03.10.2018 kl. 13.00 - 16.00


Renke Han, Department of Energy Technology, will defend the thesis "Modeling, Control and Stability Analysis of high Performance DC Microgrids".


Modeling, Control and Stability Analysis of high Performance DC Microgrids


Renke Han


Professor Josep M. Guerrero


Associate Professor Erik Schaltz 


Associate Professor Dezso Sera, Dept. of Energy Technology, Aalborg University (Chairma
Mario Paolone, EPFL, Switzerland
Johan Driesen, KU Leuven, Belgium


With the increasing integration of distributed generations with renewable/non-renewable energy sources and energy storage systems in the power grid, microgrid (MG) becomes one of the most promising active distribution networks. Further, the dc MG brings a potential higher efficiency improvement, less power conversion stage, simpler control structure, especially for dc-based sources and loads. Later, the conception of the dc MG cluster is proposed by considering several connected atomic MGs to improve the resiliency of the islanded system. Generally, power electronics converters in dc system are categorized as: grid-forming converter, grid-feeding converter, and grid-supporting converter. In the literature, lots of researchers are focusing on controllers for parallel connected grid-supporting converters to improve the performance in terms of active damping, current sharing and voltage restoration. By comparison, less research are focused on the other two types of converters which are also important for a dc MG in realistic scenario. On the other hand, since the dc system is a time-varying system structure due to the flexibility of the energy resources, the conventional stability analysis methods are disputed, which are based on the global system models. Accordingly, based on hierarchical control structure, this Ph.D. research project aims to design local passive controllers in the primary level and distributed controllers in the secondary level for all the three types of converters to achieve high performances (such as: dynamic response improvement, passivity-based global stability, communication traffic reduction, etc) for dc MGs or MG clusters.

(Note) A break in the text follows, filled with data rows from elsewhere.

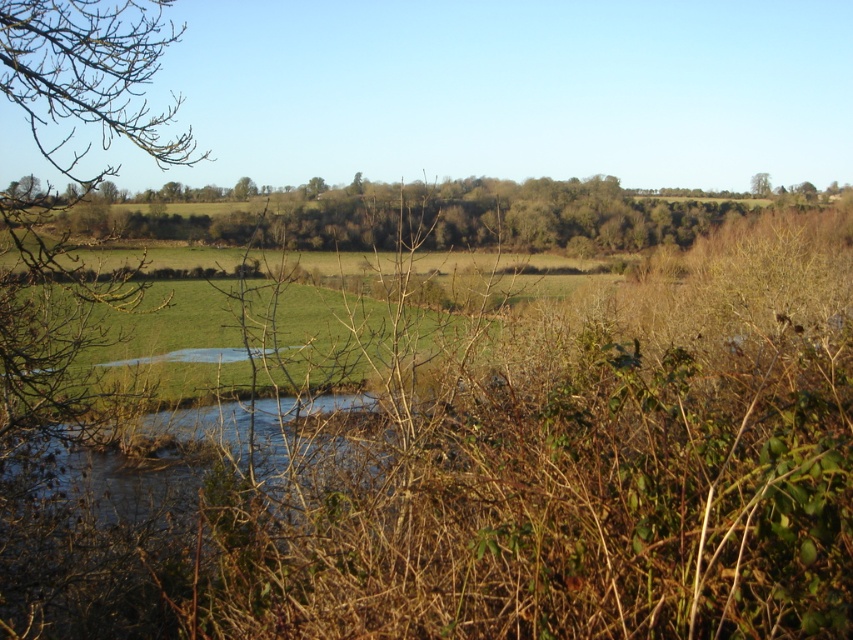 You are standing in the rural landscape and want to take a photo of the serene scene. If you focus your camera on the middle ground, will the bare branches at left be in the foreground or background of your photo?

The bare branches at left are located in the foreground because they are positioned closer to the viewer compared to the middle ground elements.

You are a hiker standing in the middle of the field. You notice the bare branches at left and the brown textured tree at center. Which object is closer to you?

The bare branches at left are closer to you since they are positioned in front of the brown textured tree at center. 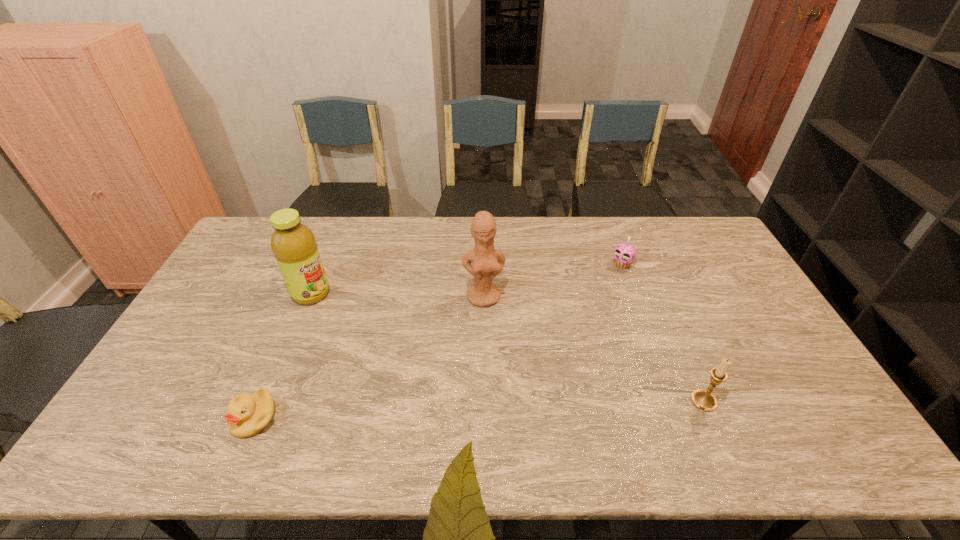 In the image, there is a desktop. Where is `free region at the near edge`? The image size is (960, 540). free region at the near edge is located at coordinates (401, 390).

In the image, there is a desktop. At what (x,y) coordinates should I click in order to perform the action: click on blank space at the left edge. Please return your answer as a coordinate pair (x, y). Looking at the image, I should click on [x=180, y=362].

The height and width of the screenshot is (540, 960). I want to click on free region at the right edge of the desktop, so click(x=758, y=341).

Locate an element on the screen. free space at the far right corner of the desktop is located at coordinates (694, 227).

The height and width of the screenshot is (540, 960). Find the location of `unoccupied position between the candle holder and the fruit juice`. unoccupied position between the candle holder and the fruit juice is located at coordinates (508, 347).

The image size is (960, 540). Find the location of `vacant area between the fruit juice and the duckling`. vacant area between the fruit juice and the duckling is located at coordinates (282, 355).

This screenshot has height=540, width=960. I want to click on empty space between the figurine and the third shortest object, so click(x=593, y=349).

The height and width of the screenshot is (540, 960). What are the coordinates of `free space between the cupcake and the rightmost object` in the screenshot? It's located at click(x=663, y=333).

Where is `vacant area between the shortest object and the fourth object from left to right`? The width and height of the screenshot is (960, 540). vacant area between the shortest object and the fourth object from left to right is located at coordinates (438, 341).

The width and height of the screenshot is (960, 540). In order to click on vacant area between the figurine and the fruit juice in this screenshot , I will do `click(397, 295)`. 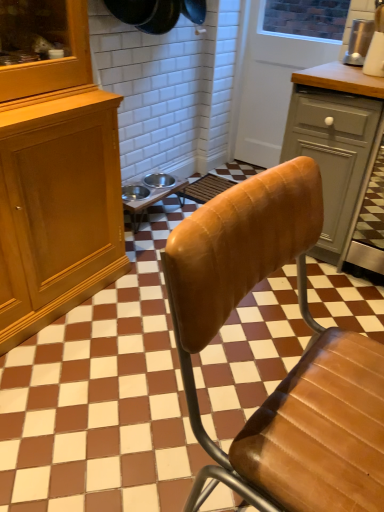 Question: From the image's perspective, is white wood screen door at upper center located above or below metallic silver appliance at upper right?

Choices:
 (A) below
 (B) above

Answer: (B)

Question: Is point (322, 4) positioned closer to the camera than point (347, 55)?

Choices:
 (A) farther
 (B) closer

Answer: (A)

Question: Which object is the farthest from the matte gray cabinet at right?

Choices:
 (A) metallic silver bowls at center
 (B) white wood screen door at upper center
 (C) metallic silver appliance at upper right
 (D) leather chair at center

Answer: (D)

Question: Which object is positioned farthest from the metallic silver bowls at center?

Choices:
 (A) matte gray cabinet at right
 (B) white wood screen door at upper center
 (C) leather chair at center
 (D) metallic silver appliance at upper right

Answer: (C) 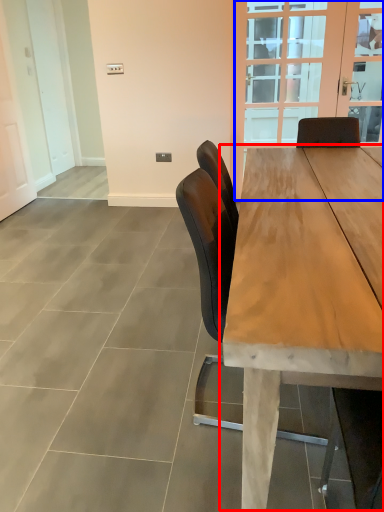 Question: Among these objects, which one is farthest to the camera, table (highlighted by a red box) or glass door (highlighted by a blue box)?

Choices:
 (A) table
 (B) glass door

Answer: (B) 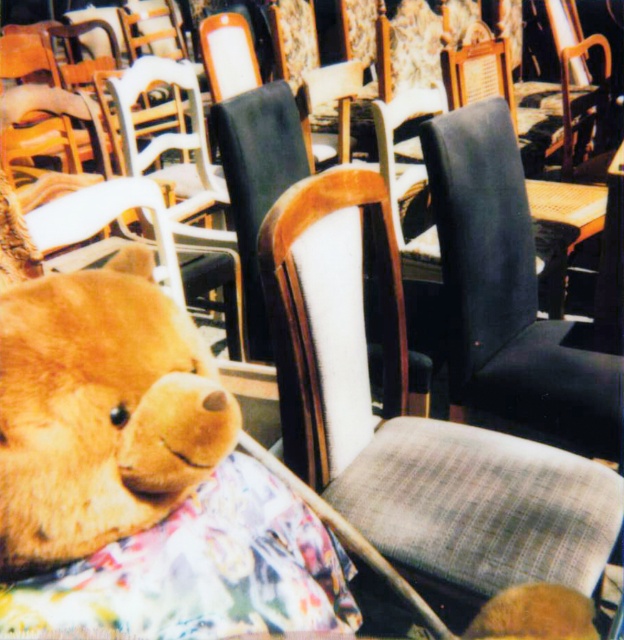 Does plaid fabric chair at center have a lesser width compared to fluffy brown teddy bear at lower left?

No.

Where is `plaid fabric chair at center`? The height and width of the screenshot is (640, 624). plaid fabric chair at center is located at coordinates point(409,419).

Does point (553, 554) come farther from viewer compared to point (203, 461)?

Yes, point (553, 554) is behind point (203, 461).

You are a GUI agent. You are given a task and a screenshot of the screen. Output one action in this format:
    pyautogui.click(x=<x>, y=<y>)
    Task: Click on the plaid fabric chair at center
    Image resolution: width=624 pixels, height=640 pixels.
    Given the screenshot: What is the action you would take?
    pyautogui.click(x=409, y=419) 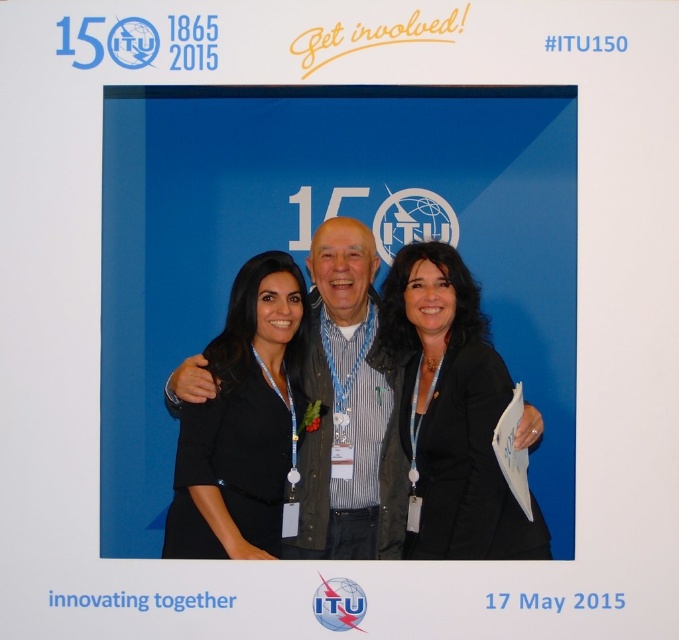 Question: Which object is closer to the camera taking this photo?

Choices:
 (A) black fabric jacket at center
 (B) black matte blazer at center
 (C) black striped shirt at center

Answer: (C)

Question: Which point is closer to the camera?

Choices:
 (A) (430, 442)
 (B) (477, 336)
 (C) (191, 532)

Answer: (C)

Question: Can you confirm if black striped shirt at center is thinner than black matte blazer at center?

Choices:
 (A) yes
 (B) no

Answer: (B)

Question: Observing the image, what is the correct spatial positioning of black striped shirt at center in reference to black matte blazer at center?

Choices:
 (A) right
 (B) left

Answer: (B)

Question: Can you confirm if black striped shirt at center is positioned above black fabric jacket at center?

Choices:
 (A) yes
 (B) no

Answer: (A)

Question: Which object appears farthest from the camera in this image?

Choices:
 (A) black striped shirt at center
 (B) black matte blazer at center

Answer: (B) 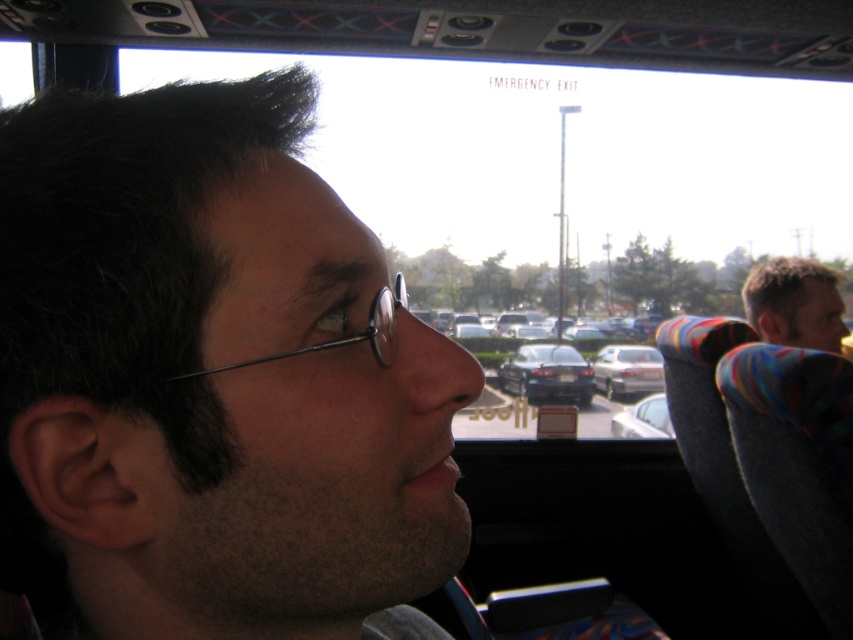 Question: Which object appears closest to the camera in this image?

Choices:
 (A) dark hair at left
 (B) blonde hair at right
 (C) satin silver sedan at center
 (D) semi-transparent plastic glasses at center

Answer: (A)

Question: Which point is farther to the camera?

Choices:
 (A) matte black car at center
 (B) dark hair at left

Answer: (A)

Question: Is blonde hair at right closer to the viewer compared to matte black car at center?

Choices:
 (A) no
 (B) yes

Answer: (B)

Question: Which point is closer to the camera taking this photo?

Choices:
 (A) (390, 352)
 (B) (669, 422)

Answer: (A)

Question: Does blonde hair at right have a larger size compared to white glossy car at center?

Choices:
 (A) no
 (B) yes

Answer: (A)

Question: Can you confirm if blonde hair at right is wider than white glossy car at center?

Choices:
 (A) no
 (B) yes

Answer: (A) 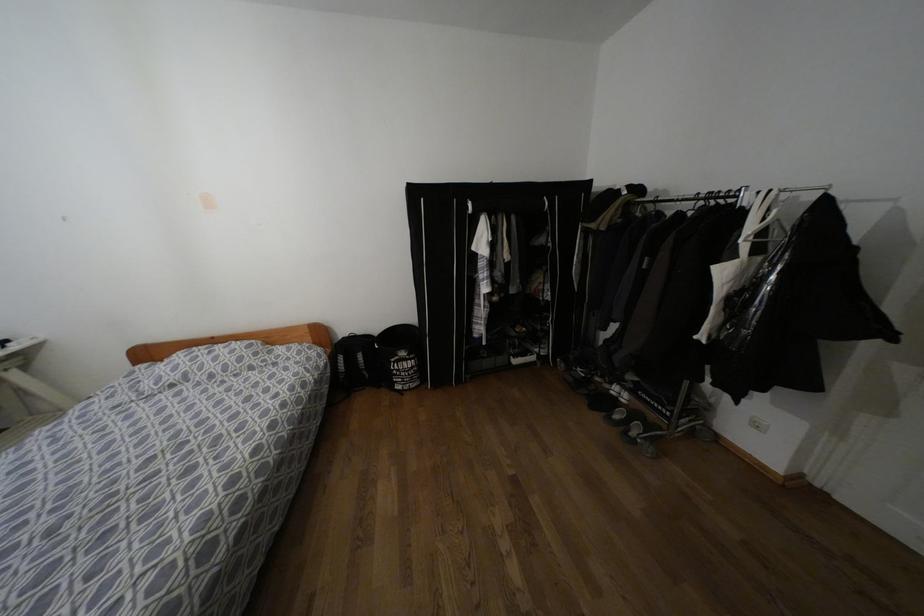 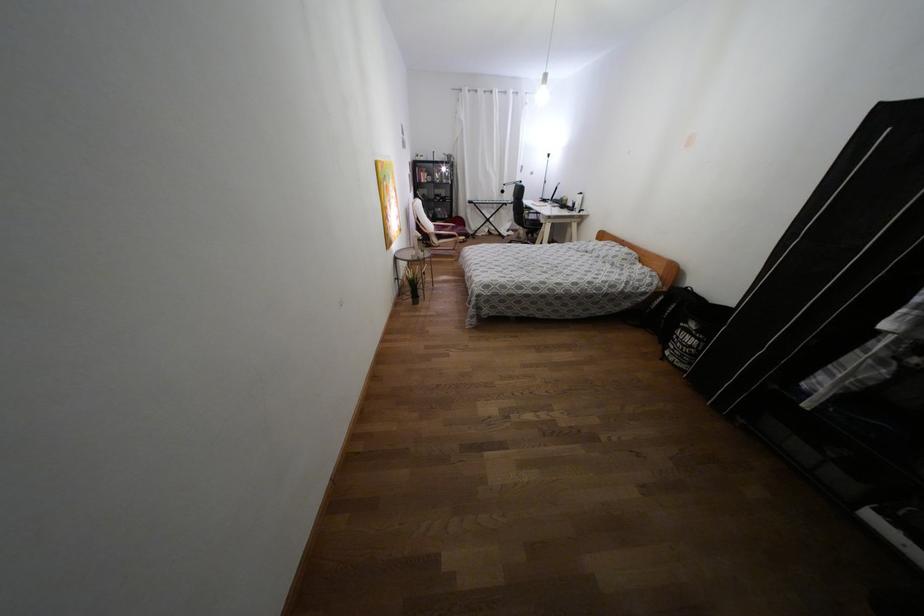 Find the pixel in the second image that matches (397,370) in the first image.

(676, 337)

In the primary level, closed-loop bandwidth improvement, dynamic response improvement and passivity-based global stability are taken as main objectives for high performance dc MG and MG clusters. By using Lyapunov-based theory, the controllers for three types of converters are designed according to linear and nonlinear controller design method. Specifically, an inner loop controller is proposed for grid-forming converters by following the step-by-step backsteppig design method to improve the dynamics response, especially for constant power load (CPL) disturbances. For dc MG with grid-supporting converters, hybrid droop control strategy is proposed to enhance the maximum supply capability for CPL. For a MG cluster given by the interconnection of atomic dc MGs with ZIP loads, each composed by both grid-forming and grid-feeding converters, a voltage/current Plug-and-Play (PnP) controller is proposed in a decentralized design fashion to achieve global collective stability by guaranteeing local stable. For PnP controller and hybrid droop controller, they can provide passive characters for systems directly by testing the bode diagrams of system output impedances. In addition, the proposed backstepping controller can also provide passive characters by a small modification. Thus, all the proposed controllers can be operated together for different converters in a MG or MG cluster without compromising the global stability according to passivity-based theory.

With guaranteed global stability in the primary level, the steady-state performance should be improved further by designing controllers in the secondary level. First, for proposed dc MG clusters, a leader-based distributed secondary controller is proposed for grid-forming and grid-feeding converters achieving both voltage and current tracking regulation. Then, for dc MG with grid-supporting converters connected by different line impedance, a distributed nonlinear controller combined with the event-triggered-based communication strategy is proposed to achieve accurate current sharing with significantly reduced the communication traffic. Furthermore, once the line impedances differences in system are large, the trade-off effect between accurate current sharing and voltage consensus regulation is serious. It is analyzed and solved by the proposed compromised secondary controller, including containment-based voltage controller and consensus-based current controller, to achieve compromised control between the two objectives. Lastly, the same control conception is extended to the ac MG solving the similar problem between accurate reactive power sharing and voltage magnitude regulation.

The modeling about proposed controllers in both primary and secondary level are developed. Based on the models in the primary level, the control parameters are characterized by explicit sets of inequalities, which means the stability and passivity can be guaranteed by choosing the parameters in the sets. Based on the models in the secondary level, the impacts from different control parameters on the system are analyzed by pole-zero loci or eigenvalue loci. The analysis results provide basic guidelines for designing parameters for the proposed controllers.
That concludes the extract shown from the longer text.